▶ _EXERCISE GOAL_
Scan the records below for the string "Hudson" and return every line where it appears.
[DATASET — start]
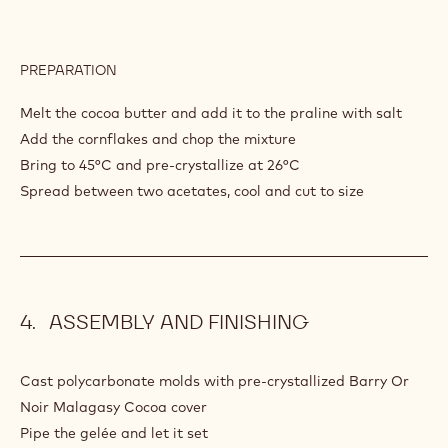
PREPARATION
:
PISTACHIO
PRALINE
Melt the cocoa butter and add it to the praline with salt
Add the cornflakes and chop the mixture
Bring to 45°C and pre-crystallize at 26°C
Spread between two acetates, cool and cut to size
ASSEMBLY AND FINISHING
Cast polycarbonate molds with pre-crystallized Barry Or
Noir Malagasy Cocoa cover
Pipe the gelée and let it set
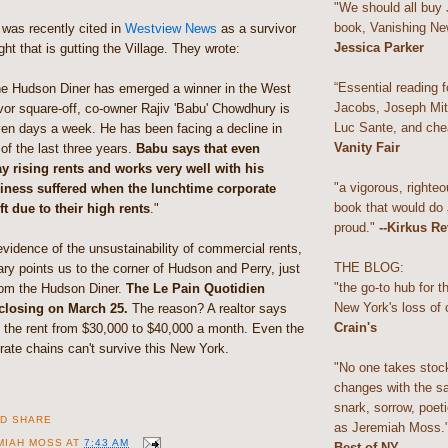
"We should all buy
book, Vanishing Ne
was recently cited in
Westview News
as a survivor
Jessica Parker
ight that is gutting the Village. They wrote:
“Essential reading f
he Hudson Diner has emerged a winner in the West
Jacobs, Joseph Mitc
ivor square-off, co-owner Rajiv 'Babu' Chowdhury is
Luc Sante, and che
ven days a week. He has been facing a decline in
Vanity Fair
of the last three years.
Babu says that even
y rising rents and works very well with his
"a vigorous, righteo
siness suffered when the lunchtime corporate
book that would do
t due to their high rents
."
proud."
--Kirkus R
vidence of the unsustainability of commercial rents,
THE BLOG:
y points us to the corner of Hudson and Perry, just
"the go-to hub for 
rom the Hudson Diner.
The Le Pain Quotidien
New York's loss of 
 closing on March 25.
The reason? A realtor says
Crain's
d the rent from $30,000 to $40,000 a month. Even the
orate chains can't survive this New York.
"No one takes stoc
changes with the s
snark, sorrow, poeti
as Jeremiah Moss.
MIAH MOSS
AT
7:43 AM
Best of NY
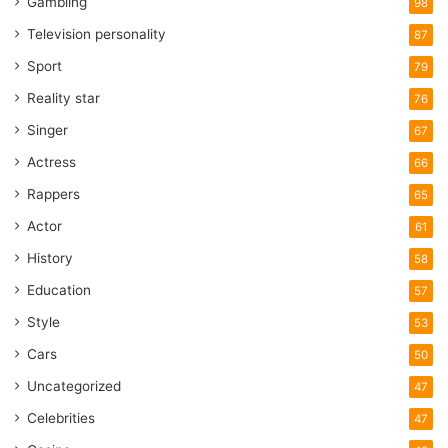
Gambling
98
Television personality
87
Sport
79
Reality star
76
Singer
67
Actress
66
Rappers
65
Actor
61
History
58
Education
57
Style
53
Cars
50
Uncategorized
47
Celebrities
47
[DATASET — finish]
▶ _WRITTEN RESPONSE_
he Hudson Diner has emerged a winner in the West
y points us to the corner of Hudson and Perry, just
rom the Hudson Diner.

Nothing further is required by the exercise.